A Comprehensive Guide to Ensemble Learning Methods

Ensemble Learning|Ensemble Methods in Machine Learning

A Comprehensive Guide to Ensemble Learning Methods
 |  BY ProjectPro

Data Science replicates human behavior. We have designed machine learning to imitate how we behave as humans. Think of a model in Data Science as one way to learn. Human beings have a bias when they make a choice. The way one person lives their life cannot be scaled across the human race. Instead, when multiple people share their experiences and learnings, it is possible to develop a generalized approach. It is the same with machine learning models in Data Science. One model can do a good job with a machine learning problem, but a set of models will do a better job in most cases. This enhanced performance is because the combined model is more generalized with less bias.  

Let's say we are trying to get fit by controlling our diet. Your mother might suggest reducing the quantity of food you eat, but make sure that you eat breakfast, lunch, and dinner. You might have friends that say that intermittent fasting is the best way to go about it. Another friend might suggest a keto diet to optimize the number of macronutrients your body is getting. So, in theory, all of these are the possible models that might work for your use case. The question is, are you going to trust one model? Perhaps a better approach might be some combination of these suggestions that work best for you. That's it. That is the concept of ensemble learning models.

It is important to note that only the best ML models don't need to be used in an ensemble model. Instead, it should work for the problem at hand that we are trying to solve.


Customer Churn Prediction Analysis using Ensemble Techniques

Downloadable solution code | Explanatory videos | Tech Support

Start Project

Some of the best models that are implemented on Kaggle data science competitions are ensemble models. Read this blog all the way through to understand the A-Z of ensemble machine learning models. Getting started on your journey to becoming a data scientist or a machine learning engineer, explore ProjectPro’s real-world data science and machine learning projects to perfect the tools that a data scientist or machine learning engineer uses in the industry.

ProjectPro Free Projects on Big Data and Data Science

What is Ensemble Learning?

Ensemble Learning 

Ensemble Learning is the process where multiple machine learning models are combined to get better results. The concepts that we will discuss are easy to grasp. From the introduction, we have an intuition about Ensemble models. The core idea is that the result obtained from a combination of models can be more accurate than any individual machine learning model in the group.

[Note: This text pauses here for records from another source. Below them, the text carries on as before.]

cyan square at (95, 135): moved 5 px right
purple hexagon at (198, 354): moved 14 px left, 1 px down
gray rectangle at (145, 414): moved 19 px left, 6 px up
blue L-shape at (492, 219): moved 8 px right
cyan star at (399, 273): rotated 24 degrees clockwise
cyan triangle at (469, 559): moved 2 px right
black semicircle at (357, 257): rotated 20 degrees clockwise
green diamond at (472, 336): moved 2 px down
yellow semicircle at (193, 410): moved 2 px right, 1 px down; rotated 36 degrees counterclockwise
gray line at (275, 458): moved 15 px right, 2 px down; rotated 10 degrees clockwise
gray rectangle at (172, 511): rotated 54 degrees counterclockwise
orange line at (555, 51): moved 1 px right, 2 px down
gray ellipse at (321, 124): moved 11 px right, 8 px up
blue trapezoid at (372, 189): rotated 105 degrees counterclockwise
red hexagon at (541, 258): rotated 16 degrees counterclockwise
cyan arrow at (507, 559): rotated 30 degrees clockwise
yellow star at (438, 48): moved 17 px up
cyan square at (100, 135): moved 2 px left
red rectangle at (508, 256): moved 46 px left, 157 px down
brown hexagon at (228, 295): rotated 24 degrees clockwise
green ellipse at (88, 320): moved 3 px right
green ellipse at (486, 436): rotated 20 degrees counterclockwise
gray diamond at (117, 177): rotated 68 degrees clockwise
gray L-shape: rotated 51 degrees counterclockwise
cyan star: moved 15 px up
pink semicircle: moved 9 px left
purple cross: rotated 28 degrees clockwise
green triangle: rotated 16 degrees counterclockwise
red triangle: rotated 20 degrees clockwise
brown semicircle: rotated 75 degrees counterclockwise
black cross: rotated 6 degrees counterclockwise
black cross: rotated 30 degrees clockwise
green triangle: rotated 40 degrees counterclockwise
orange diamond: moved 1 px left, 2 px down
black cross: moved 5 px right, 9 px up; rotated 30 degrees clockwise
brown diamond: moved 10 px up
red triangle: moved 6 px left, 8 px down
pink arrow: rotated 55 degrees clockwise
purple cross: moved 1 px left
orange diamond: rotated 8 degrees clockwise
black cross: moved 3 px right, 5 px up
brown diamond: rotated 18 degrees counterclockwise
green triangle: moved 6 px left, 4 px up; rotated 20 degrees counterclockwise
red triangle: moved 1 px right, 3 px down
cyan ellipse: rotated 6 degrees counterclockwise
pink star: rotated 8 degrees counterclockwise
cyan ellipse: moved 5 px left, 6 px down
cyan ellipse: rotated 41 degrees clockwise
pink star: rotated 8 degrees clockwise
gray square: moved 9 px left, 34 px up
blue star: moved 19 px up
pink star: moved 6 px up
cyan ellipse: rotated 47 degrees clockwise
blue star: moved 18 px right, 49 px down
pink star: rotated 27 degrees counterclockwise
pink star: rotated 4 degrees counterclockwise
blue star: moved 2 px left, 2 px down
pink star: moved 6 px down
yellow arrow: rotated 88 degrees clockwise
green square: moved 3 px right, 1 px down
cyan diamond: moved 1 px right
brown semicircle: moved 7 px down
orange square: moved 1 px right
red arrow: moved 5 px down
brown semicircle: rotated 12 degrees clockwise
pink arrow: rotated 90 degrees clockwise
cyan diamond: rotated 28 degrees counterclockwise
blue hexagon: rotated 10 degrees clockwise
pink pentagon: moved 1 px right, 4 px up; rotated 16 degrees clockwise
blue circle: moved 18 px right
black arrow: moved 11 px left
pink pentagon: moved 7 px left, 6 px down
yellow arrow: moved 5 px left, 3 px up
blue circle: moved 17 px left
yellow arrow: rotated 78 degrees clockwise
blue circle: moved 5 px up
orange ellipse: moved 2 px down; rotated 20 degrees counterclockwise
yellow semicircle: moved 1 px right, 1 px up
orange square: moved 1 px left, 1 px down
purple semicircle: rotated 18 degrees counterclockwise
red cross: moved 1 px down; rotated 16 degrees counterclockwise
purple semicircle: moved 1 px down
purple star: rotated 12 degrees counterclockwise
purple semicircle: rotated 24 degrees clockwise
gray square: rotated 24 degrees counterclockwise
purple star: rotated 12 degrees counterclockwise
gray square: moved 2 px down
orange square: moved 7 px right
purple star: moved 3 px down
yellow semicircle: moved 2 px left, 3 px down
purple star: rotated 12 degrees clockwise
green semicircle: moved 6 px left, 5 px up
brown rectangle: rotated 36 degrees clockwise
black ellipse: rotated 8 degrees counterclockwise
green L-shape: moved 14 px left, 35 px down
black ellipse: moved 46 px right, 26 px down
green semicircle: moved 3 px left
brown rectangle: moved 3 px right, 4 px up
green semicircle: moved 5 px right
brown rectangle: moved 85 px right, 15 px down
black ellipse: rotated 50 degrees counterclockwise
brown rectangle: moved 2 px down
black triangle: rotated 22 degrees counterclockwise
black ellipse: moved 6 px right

Let's go over the previous example. We were discussing what the best method to get fit by controlling our diet is. Essentially, all of the suggested methods are ways to optimize calorie intake. Each method has different yet effective ways of getting good results. Combining the processes in the right way will help get the most out of the entire exercise.

Imagine a model to be a person who analyses patterns and suggests what you can do next. In the example we have taken, the advice from each person can be considered a model, based on their previous experience, indicates the best way to get fit. Models can also be called learners. Each learner is considered "weak" on their own. However, when multiple weak learners are combined in some form or the other, it forms a robust model. This strong model is what we will be calling an ensemble model. The models should be as diverse as possible. Each model might perform well on different portions of the data. When the models are combined, they cancel out each other's weaknesses. The idea of strength in multiple models over a single one is the premise of ensemble models.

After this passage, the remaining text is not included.